# Moebius Forgotten Prisoner



## krlee (Oct 23, 2016)

A quick weekend build that I just finished:


----------



## Zombie_61 (Apr 21, 2004)

Weekend build? Jeez, the last time I built one of these it took almost that long just to fill the ejector pin marks and carve the detail back into the hands and feet. :lol:

Nice work! :thumbsup::thumbsup:


----------



## Milton Fox Racing (May 27, 2014)

Nice work. :cheers2:


----------



## djmadden99 (Dec 23, 2008)

Nice take on him! I get tired of the same brown suit...and he also looks like he has some age to him.


----------



## krlee (Oct 23, 2016)

djmadden99 said:


> Nice take on him! I get tired of the same brown suit...and he also looks like he has some age to him.

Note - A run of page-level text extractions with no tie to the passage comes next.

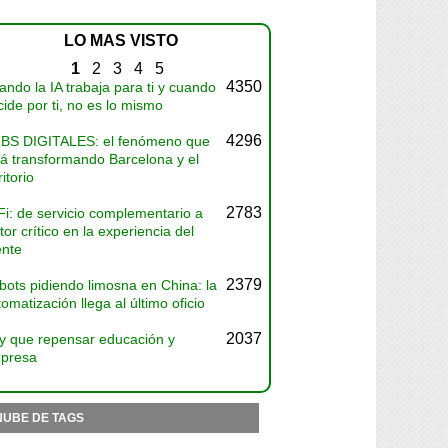
LO MAS VISTO
1
2
3
4
5
4350
ndo la IA trabaja para ti y cuando
ide por ti, no es lo mismo
4296
BS DIGITALES: el fenómeno que
tá transformando Barcelona y el
ritorio
2783
Fi: de servicio complementario a
tor crítico en la experiencia del
ente
2379
bots pidiendo limosna en China: la
omatización llega al último oficio
2037
y que repensar educación y
presa
NUBE DE TAGS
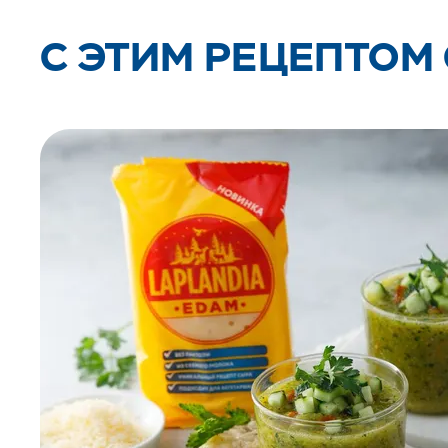
C ЭТИМ РЕЦЕПТОМ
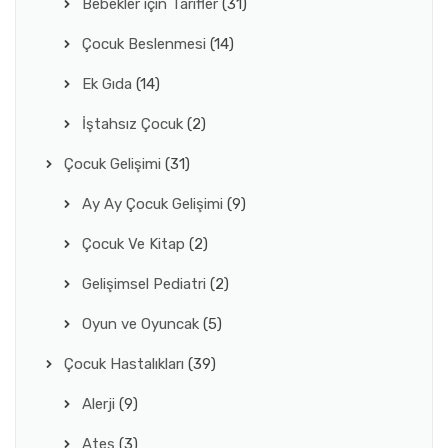
Bebekler için Tarifler
(31)
Çocuk Beslenmesi
(14)
Ek Gıda
(14)
İştahsız Çocuk
(2)
Çocuk Gelişimi
(31)
Ay Ay Çocuk Gelişimi
(9)
Çocuk Ve Kitap
(2)
Gelişimsel Pediatri
(2)
Oyun ve Oyuncak
(5)
Çocuk Hastalıkları
(39)
Alerji
(9)
Ateş
(3)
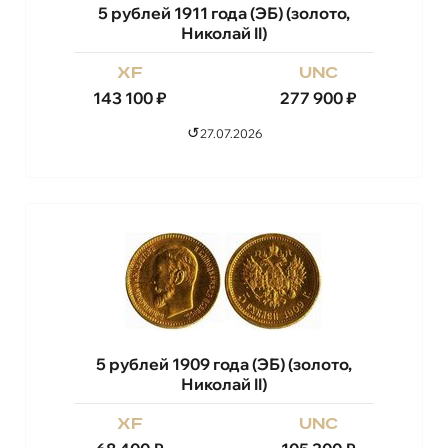
5 рублей 1911 года (ЭБ) (золото,
Николай II)
xf
unc
143 100
₽
277 900
₽
↺
27.07.2026
5 рублей 1909 года (ЭБ) (золото,
Николай II)
xf
unc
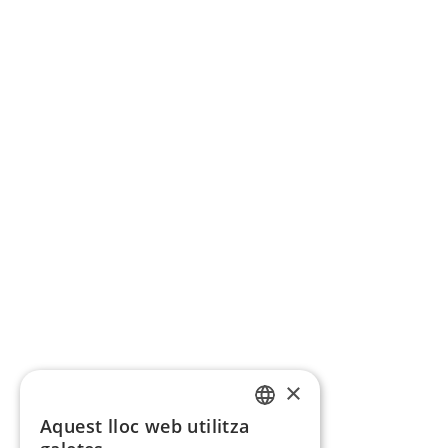
×
Aquest lloc web utilitza
CATALAN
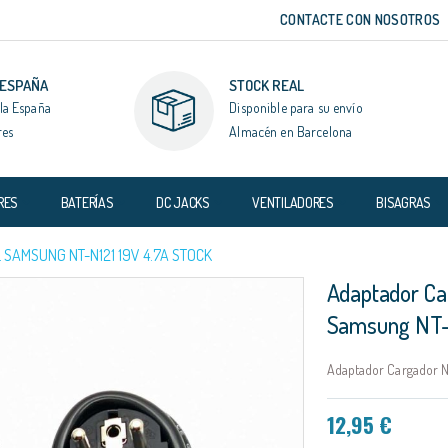
CONTACTE CON NOSOTROS
 ESPAÑA
STOCK REAL
la España
Disponible para su envío
res
Almacén en Barcelona
RES
BATERÍAS
DC JACKS
VENTILADORES
BISAGRAS
SAMSUNG NT-N121 19V 4.7A STOCK
Adaptador Ca
Samsung NT-
Adaptador Cargador N
12,95 €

It is strange, but the suit is black with light gray and white drybrushing but the camera sees the drybrushing as shades of blue.


----------



## pob63 (Jan 2, 2008)

krlee said:


> A quick weekend build that I just finished:


Nice job on a classic kit! That was definitely a weekend well spent. This was a childhood favorite of mine and definitely on my "to do" list. What colors and brands of paint did you use? Any more images to share?


----------



## krlee (Oct 23, 2016)

pob63 said:


> Nice job on a classic kit! That was definitely a weekend well spent. This was a childhood favorite of mine and definitely on my "to do" list. What colors and brands of paint did you use? Any more images to share?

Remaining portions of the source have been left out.